Поразительно, что великий певец так никогда этого не понял. Незнакомым людям он неизменно представлялся: «Лемешев из Большого театра…»
Скромность украшает девицу — большой певец может и не обладать этим привлекательным качеством, и все-таки мы предпочтем слушать его, а не скромнягу, примерного гражданина, видного общественника и редкого семьянина, лишенного одной лишь малости — голоса. Но как хорошо и радостно, когда человеческое и творческое совпадают! Этим судьба наградила Лемешева, при всей своей многогранности он был на редкость цельной натурой. А уж если причинял кому вред, то лишь самому себе — в трудную минуту. Ничего не потеряв в своем народном, почвенном начале, он стал человеком большой и широкой культуры, и не только музыкальной, он любил живопись и литературу, поэзия была его неизменной спутницей. Он часто повторял стихи Ронсара:
Ведь старый человек на много лет моложе,
Когда не хочет быть у старости в плену.
Жизнь все-таки усмиряла свой бег. Теперь он подолгу жил в небольшом доме отдыха Большого театра в Серебряном Бору. Его окружали старые друзья, коллеги, добрые знакомые.

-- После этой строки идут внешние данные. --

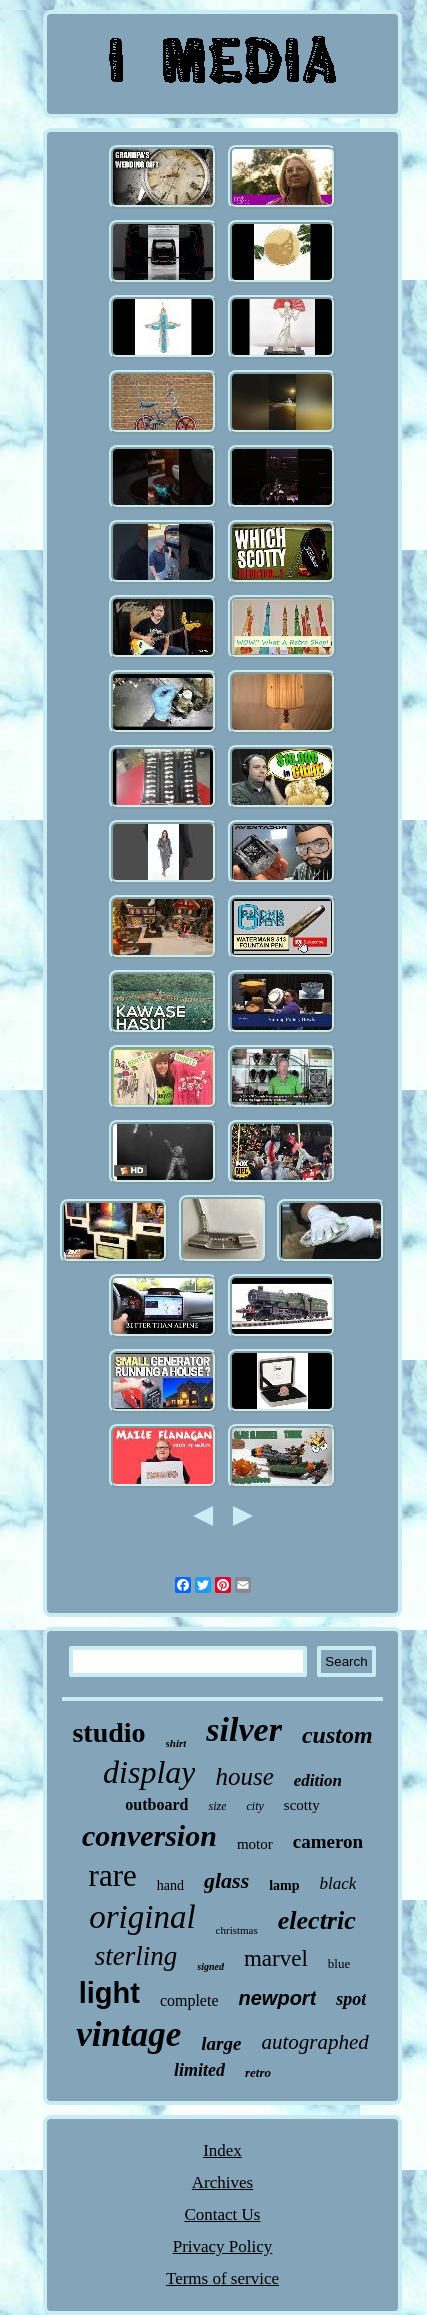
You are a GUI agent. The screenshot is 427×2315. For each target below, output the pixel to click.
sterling (136, 1956)
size (217, 1806)
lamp (284, 1885)
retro (258, 2072)
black (338, 1883)
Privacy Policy (223, 2246)
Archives (222, 2182)
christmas (237, 1930)
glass (226, 1880)
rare (113, 1875)
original (142, 1917)
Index (222, 2150)
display (149, 1772)
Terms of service (222, 2278)
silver (244, 1729)
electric (317, 1920)
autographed (314, 2042)
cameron (328, 1841)
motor (255, 1844)
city (254, 1806)
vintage (128, 2034)
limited (199, 2070)
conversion (149, 1835)
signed (210, 1966)
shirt (176, 1743)
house (244, 1776)
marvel (276, 1958)
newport (278, 1998)
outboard (156, 1804)
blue (339, 1963)
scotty (302, 1805)
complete (189, 2000)
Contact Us (222, 2214)
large (221, 2043)
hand (170, 1885)
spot (351, 1999)
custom (337, 1735)
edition (318, 1780)
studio (108, 1732)
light (109, 1993)
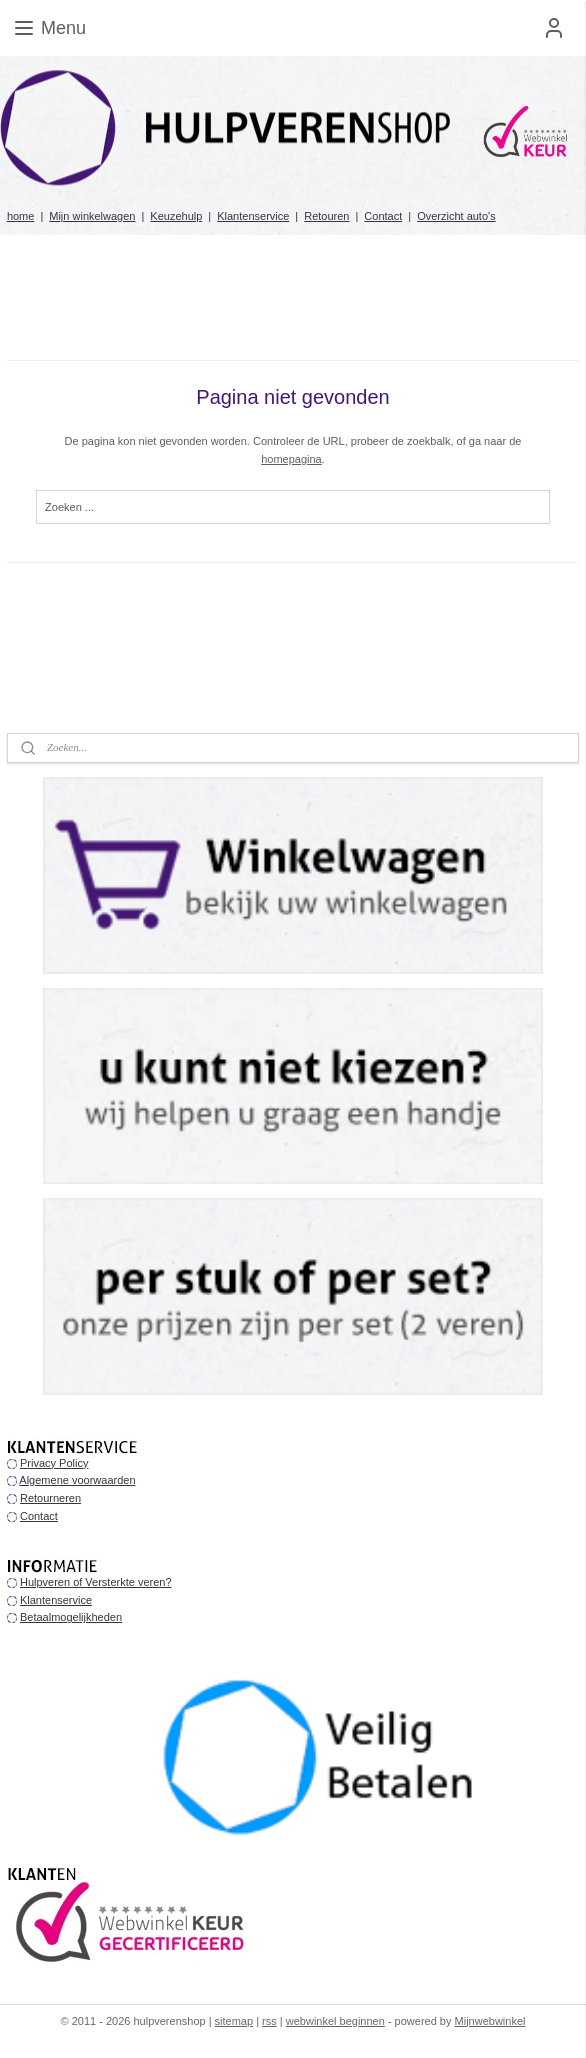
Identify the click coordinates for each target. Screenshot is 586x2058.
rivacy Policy (57, 1463)
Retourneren (50, 1498)
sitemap (234, 2021)
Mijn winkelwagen (92, 216)
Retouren (326, 216)
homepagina (291, 459)
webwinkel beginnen (335, 2021)
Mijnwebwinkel (490, 2021)
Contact (383, 216)
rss (269, 2021)
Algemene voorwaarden (77, 1480)
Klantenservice (253, 216)
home (21, 216)
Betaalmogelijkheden (71, 1617)
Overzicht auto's (456, 216)
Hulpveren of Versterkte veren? (96, 1582)
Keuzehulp (176, 216)
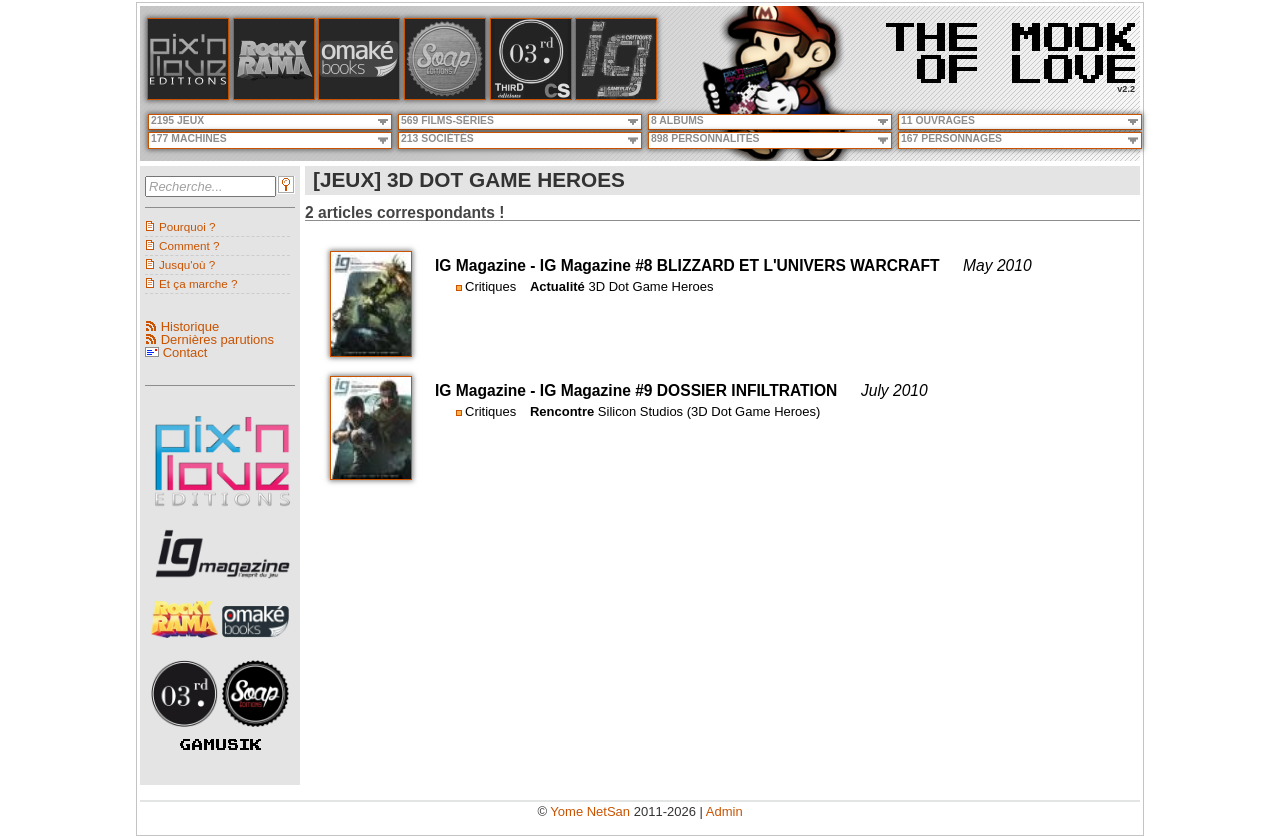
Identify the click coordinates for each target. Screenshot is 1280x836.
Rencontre (562, 411)
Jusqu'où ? (187, 264)
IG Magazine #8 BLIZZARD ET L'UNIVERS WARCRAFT (740, 265)
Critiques (490, 286)
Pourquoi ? (187, 226)
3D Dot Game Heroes (650, 286)
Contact (185, 352)
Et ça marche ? (198, 283)
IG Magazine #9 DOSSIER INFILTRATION (688, 390)
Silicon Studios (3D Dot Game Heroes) (709, 411)
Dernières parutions (217, 339)
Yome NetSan (590, 811)
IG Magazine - (487, 265)
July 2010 (894, 390)
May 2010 (997, 265)
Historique (190, 326)
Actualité (557, 286)
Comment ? (189, 245)
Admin (724, 811)
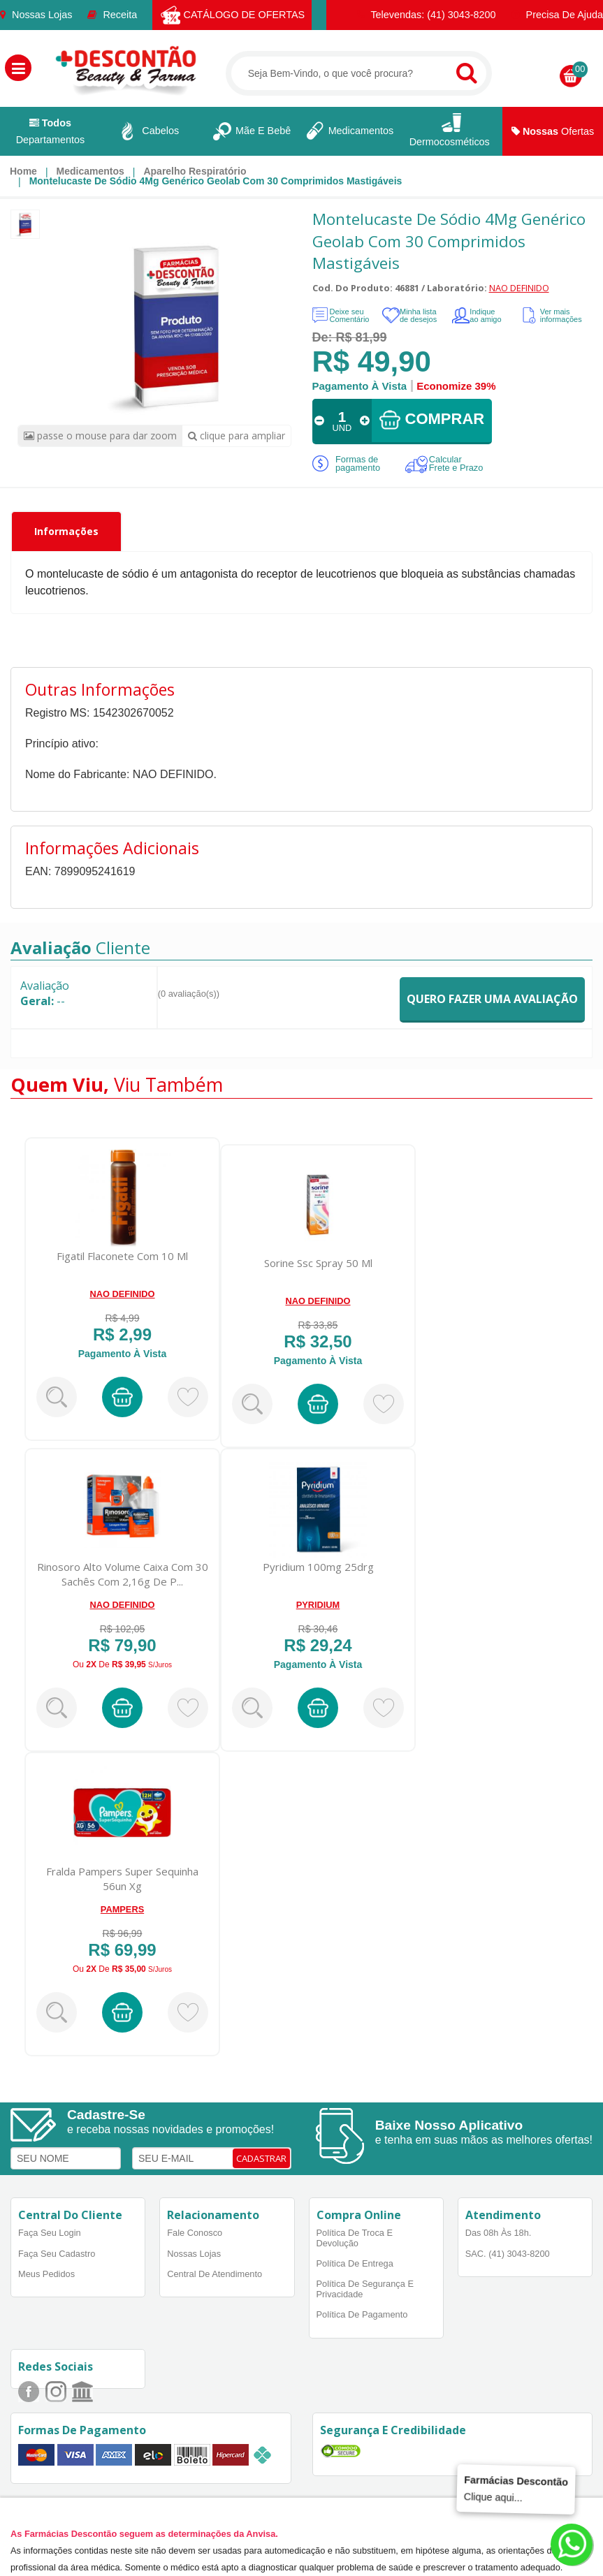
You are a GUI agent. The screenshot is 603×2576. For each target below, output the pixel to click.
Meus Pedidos (46, 2274)
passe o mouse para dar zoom (100, 435)
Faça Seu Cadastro (56, 2253)
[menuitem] (23, 171)
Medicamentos (90, 171)
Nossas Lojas (36, 14)
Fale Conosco (194, 2232)
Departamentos (50, 131)
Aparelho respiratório (194, 171)
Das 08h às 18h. (498, 2232)
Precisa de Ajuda (557, 14)
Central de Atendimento (214, 2274)
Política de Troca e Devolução (355, 2237)
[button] (18, 67)
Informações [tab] (66, 531)
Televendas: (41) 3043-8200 (426, 14)
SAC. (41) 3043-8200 (507, 2253)
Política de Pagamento (362, 2314)
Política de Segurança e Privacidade (365, 2288)
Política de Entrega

В сумерках они слушали соловьев. Было странно, что соловьи еще поют в Серебряном Бору. Березовый, сосновый, сиреневый пригород стал частью Москвы. Городское пробивалось в его травяную, древесную свежесть тяжким смрадом выхлопных газов дизельных автобусов и тяжелых грузовиков; безостановочный поток гудящих, ревущих машин растерзал благостную надречную тишину; темь поздних вечеров проблескивали жесткие вспышки электрических троллейбусных зарниц, квадратными лунами загорались окна домов-башен. Но те, кто привык ездить в этот уютный, хотя и лишенный современных преимуществ дом отдыха, изо всех сил старались не замечать вторжения цивилизации, черпая радость в том, что еще оставалось от природы: в бормоте листвы, сыром илистом речном запахе, серебре росных утр, густом цветочном настое вечеров и соловьином пении.